Seguindo os resultados de 2021, as dívidas com cartão de crédito são disparadamente as maiores: 85,6% do total de consumidores recorrem a essa modalidade de crédito. É simples de usar, no entanto, ressalta-se que o crédito rotativo é aquele que apresenta as maiores taxas do mercado. Nos grandes bancos, passam de 300% a.a. e, em outras instituições, é possível encontrar taxas que excedem absurdos 1.000% a.a..
A pesquisa também mostra que houve aumento do crédito com carnês de loja (de 18,8% para 19,4%), inexpressiva alta com o crédito pessoal (de 9,0% para 9,1%) e ampliação no uso do cheque especial (de 4,6% para 5,2%). Mas também mostra uma redução considerável com dívidas de financiamento de veículos (de 13,2% para 9,6%), com financiamento de moradia (de 9,7% para 7,9%) e com crédito consignado (de 7,1% para 4,9%).
Taxas de juros altas favorecem o crescimento da inadimplência. Embora o BC afirme que a inadimplência do crédito total do sistema financeiro, que considera os atrasos superiores a 90 dias, permaneceu estável no mês de agosto (2,8%), a pesquisa apontou para o crescimento no volume de consumidores que atrasaram o pagamento de dívidas, alcançando o recorde de 30% de inadimplentes. As dificuldades em honrar os compromissos financeiros são mais perceptíveis entre as famílias de menor renda.
Pode-se observar que, embora tenha havido deflação dos últimos meses, queda na taxa de desemprego e mantida a ajuda do governo federal com o Auxilio Brasil, tem aumentado o número de brasileiros em busca de recursos de terceiros.
O Índice Nacional de Preços ao Consumidor Amplo (IPCA), índice oficial do Governo Federal para medição das metas inflacionárias, apresentou queda de 0,68% em julho, 0,36% em agosto e 0,29% em setembro. Deflação nos três meses.
A Pesquisa Nacional por Amostra de Domicílios Contínua (PNAD-Contínua) do IBGE acompanha a evolução da força de trabalho e apresentou a taxa de desocupação em 8,9%, sensivelmente inferior aos 13,1% do mesmo período de 2021.
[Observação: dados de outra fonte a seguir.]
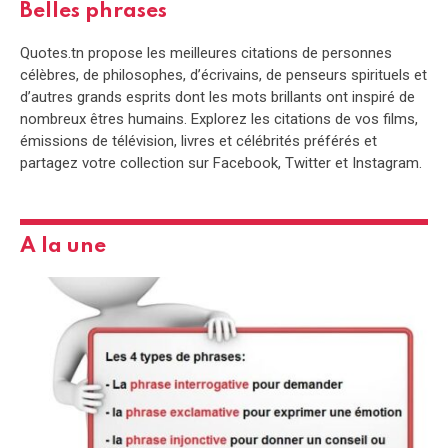
Belles phrases
Quotes.tn propose les meilleures citations de personnes
célèbres, de philosophes, d’écrivains, de penseurs spirituels et
d’autres grands esprits dont les mots brillants ont inspiré de
nombreux êtres humains. Explorez les citations de vos films,
émissions de télévision, livres et célébrités préférés et
partagez votre collection sur Facebook, Twitter et Instagram.
A la une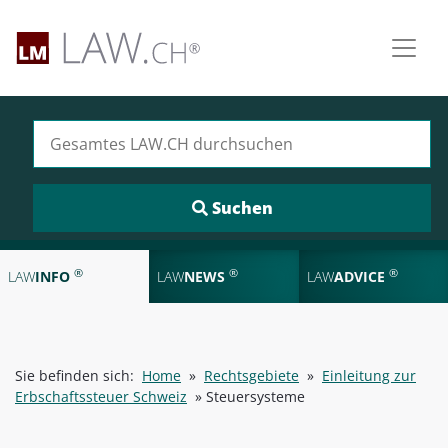
Suchen nach:
®
®
®
LAW
INFO
LAW
NEWS
LAW
ADVICE
Sie befinden sich:
Home
»
Rechtsgebiete
»
Einleitung zur
Erbschaftssteuer Schweiz
»
Steuersysteme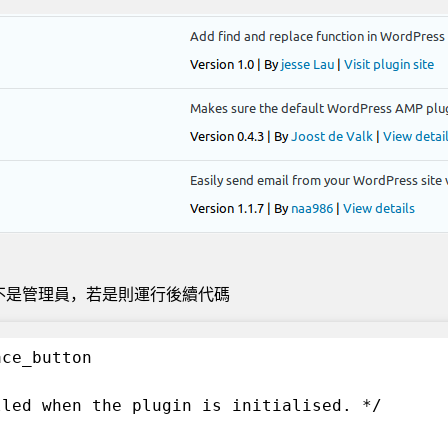
不是管理員，若是則運行後續代碼
ace_button
lled when the plugin is initialised. */
)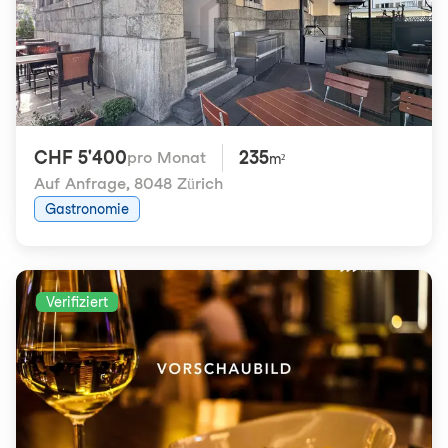
CHF 5'400
235
pro Monat
m²
Auf Anfrage
,
8048 Zürich
Gastronomie
Verifiziert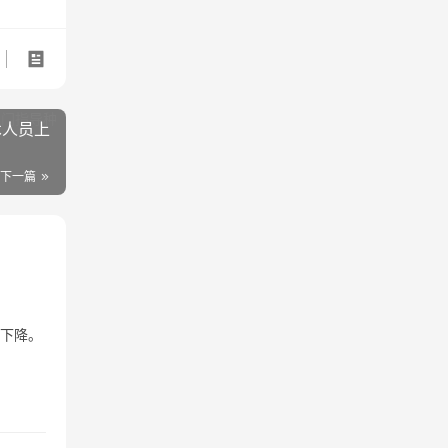
术人员上
下一篇
重下降。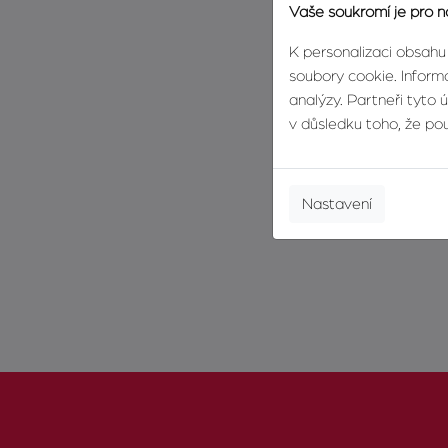
Vaše soukromí je pro n
K personalizaci obsahu
soubory cookie. Informa
analýzy. Partneři tyto 
v důsledku toho, že použ
Nastavení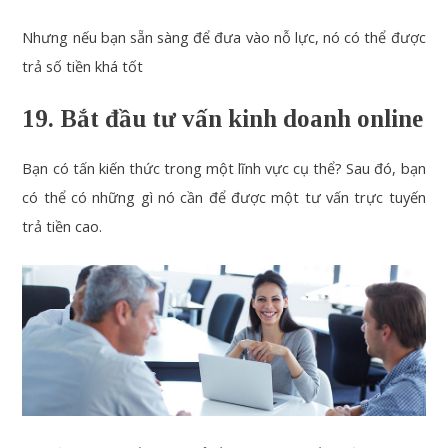
Nhưng nếu bạn sẵn sàng để đưa vào nỗ lực, nó có thể được
trả số tiền khá tốt
19. Bắt đầu tư vấn kinh doanh online
Bạn có tấn kiến ​​thức trong một lĩnh vực cụ thể? Sau đó, bạn
có thể có những gì nó cần để được một tư vấn trực tuyến
trả tiền cao.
O Auxílio Brasil é um programa social que objetiva garantir uma renda básica às famílias em situação de pobreza (renda mensal de até R$ 210,00 por membro da família) e beneficiou 20,65 milhões de famílias em setembro.
Não existem evidências sobre o motivo do aumento na busca por crédito, mas considerando que os preços demoram a ceder em virtude da deflação observada nos últimos três meses, que a queda na taxa de desemprego é recente e que o valor de R$ 600,00 do Auxílio Brasil não permite extravagâncias orçamentárias, pode-se inferir que seja pouco provável que tenha sido causado pelo aumento no consumo.
As famílias brasileiras ainda estão sentindo os efeitos inflacionários causados pelas secas, pela pandemia e pela guerra entre Rússia e Ucrânia. Parece-me que garantir o pagamento da moradia e da alimentação, sem luxos, não tem sido uma tarefa fácil e talvez, recorrer aos bancos e financeiras seja a luz no fim do túnel para muitas dessas famílias que se preocupam em arcar com as suas responsabilidades. Um grito único e desesperado de socorro.